I will end with the voice of carers for these children, both siblings and parents. It is easy to focus on the action plan, with its clinical issues and items, but the stresses and strains on families of living in the intense world of the lives of young adults and children with severe illness and disability, often for 24 hours a day, is immense. I am grateful to Amy, who is 11, and Ekraj, who is 10, who are young carers alongside their single-parent mum Satnam, caring for Gurpreet, who today is back in Great Ormond Street for her 17th operation. Their short-break care at Nascot Lawn is being closed. It is a lifeline not just to Satnam but to these young girls, too. The girls want to say to your Lordships:
“I get to spend very little time with my Mum as she spends most of her time looking after Gurpreet. I used to get time to spend with her when Gurpreet was at Nascot Lawn and I was able to have my friends over to play but as Gurpreet doesn’t go anymore I don’t go out or have my friends come over. I help my mum look after Gurpreet. As mum spends more time now with Gurpreet’s care, I help do things around the house like the laundry, hoovering, mopping and other chores just so my mum can get time to spend with me. When we go out we have to make sure we’ve taken all Gurpreet’s feeds & medicines and we can only go to places which are wheelchair accessible. It’s so sad to see my friends and other children getting to go places where we all can’t go because Gurpreet can’t access them because of her wheelchair and so many times we have to go back home because we can’t go together. My friends don’t always understand why Gurpreet can’t talk or walk and why she makes funny noises. Sometimes she scares my friends. We are both part of the Young Carers Council in Hertfordshire and Young Carer outings are the only time we get to go out without Gurpreet and able to meet other young carers. For the first time last year we went to the Young Carers Residential and had so much fun doing activities that we could never do”,
at home. They go on:
“Many times we have to go stay with our Nan when Gurpreet goes to Great Ormond Street Hospital. She is there now and has just had surgery … Our Nan takes us to school and looks after us. We worry about Gurpreet and miss our Mum when she is at the hospital … We love Gurpreet very much and love spending time with her but we also want time to do things children our age do like going to the park or going cycling”.

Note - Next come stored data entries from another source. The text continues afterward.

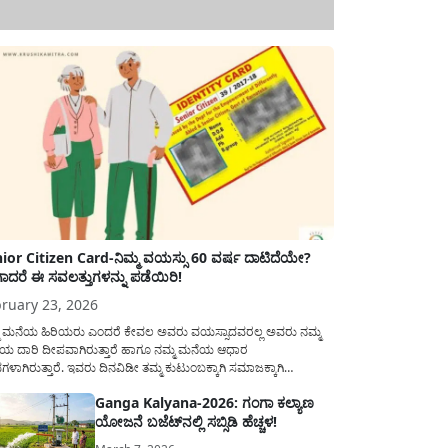
ior Citizen Card-ನಿಮ್ಮ ವಯಸ್ಸು 60 ವರ್ಷ ದಾಟಿದೆಯೇ?
ಾದರೆ ಈ ಸವಲತ್ತುಗಳನ್ನು ಪಡೆಯಿರಿ!
ruary 23, 2026
ಮ ಮನೆಯ ಹಿರಿಯರು ಎಂದರೆ ಕೇವಲ ಅವರು ವಯಸ್ಸಾದವರಲ್ಲ ಅವರು ನಮ್ಮ
ಯ ದಾರಿ ದೀಪವಾಗಿರುತ್ತಾರೆ ಹಾಗೂ ನಮ್ಮ ಮನೆಯ ಆಧಾರ
ಭಗಳಾಗಿರುತ್ತಾರೆ. ಇವರು ದಿನವಿಡೀ ತಮ್ಮ ಕುಟುಂಬಕ್ಕಾಗಿ ಸಮಾಜಕ್ಕಾಗಿ
ಿತಿರುತ್ತಾರೆ ಹಾಗೆಯೇ ಅವರು ತಮ್ಮ 60 ವರ್ಷಗಳ ನಂತರದ ಜೀವನವನ್ನು
Ganga Kalyana-2026: ಗಂಗಾ ಕಲ್ಯಾಣ
ಮದಿಯಿಂದ ಕಳೆಯಬೇಕೆಂಬುದು ಪ್ರತಿಯೊಬ್ಬರ ಕನಸಾಗಿರುತ್ತದೆ ಆದ್ದರಿಂದ
ಯೋಜನೆ ಬಜೆಟ್‌ನಲ್ಲಿ ಸಬ್ಸಿಡಿ ಹೆಚ್ಚಳ!
ಾರವು ಹಿರಿಯ ನಾಗರಿಕರ ಗುರುತಿನ ಚೀಟಿ...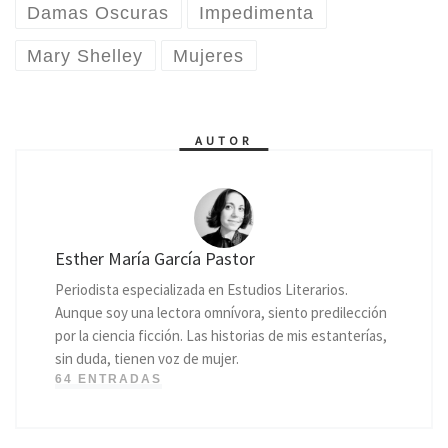
Damas Oscuras
Impedimenta
Mary Shelley
Mujeres
AUTOR
Esther María García Pastor
Periodista especializada en Estudios Literarios.
Aunque soy una lectora omnívora, siento predilección
por la ciencia ficción. Las historias de mis estanterías,
sin duda, tienen voz de mujer.
64 ENTRADAS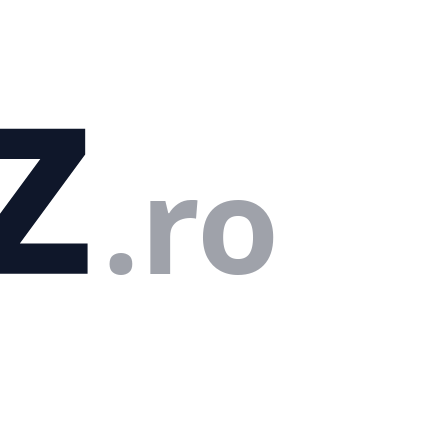
z
.ro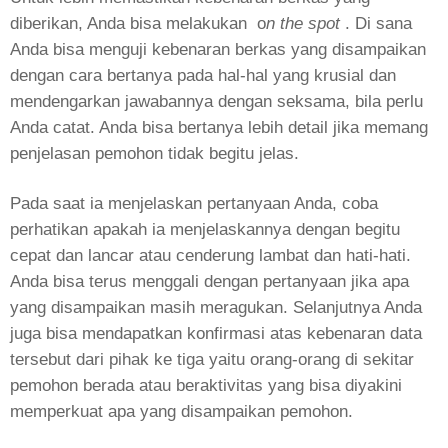
diberikan, Anda bisa melakukan
o
n the spot
. Di sana
Anda bisa menguji kebenaran berkas yang disampaikan
dengan cara bertanya pada hal-hal yang krusial dan
mendengarkan jawabannya dengan seksama, bila perlu
Anda catat. Anda bisa bertanya lebih detail jika memang
penjelasan pemohon tidak begitu jelas.
Pada saat ia menjelaskan pertanyaan Anda, coba
perhatikan apakah ia menjelaskannya dengan begitu
cepat dan lancar atau cenderung lambat dan hati-hati.
Anda bisa terus menggali dengan pertanyaan jika apa
yang disampaikan masih meragukan. Selanjutnya Anda
juga bisa mendapatkan konfirmasi atas kebenaran data
tersebut dari pihak ke tiga yaitu orang-orang di sekitar
pemohon berada atau beraktivitas yang bisa diyakini
memperkuat apa yang disampaikan pemohon.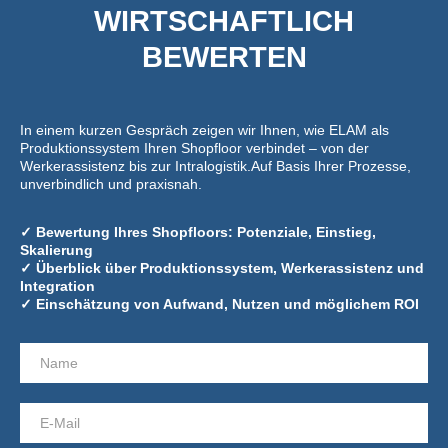
WIRTSCHAFTLICH
BEWERTEN
In einem kurzen Gespräch zeigen wir Ihnen, wie ELAM als
Produktionssystem Ihren Shopfloor verbindet – von der
Werkerassistenz bis zur Intralogistik.Auf Basis Ihrer Prozesse,
unverbindlich und praxisnah.
✓ Bewertung Ihres Shopfloors: Potenziale, Einstieg,
Skalierung
✓ Überblick über Produktionssystem, Werkerassistenz und
Integration
✓ Einschätzung von Aufwand, Nutzen und möglichem ROI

Satnam is immensely proud of her very special and complex girl and of her other two children and their amazing support. They are the joy of her life. The question is whether the carers action plan will truly support this amazing family and the thousands of others around the country. Or will that support continue to be reduced as it is at the moment, putting an impossible burden on them? That is the real yardstick for this plan and, I am afraid, for this Government to be judged by.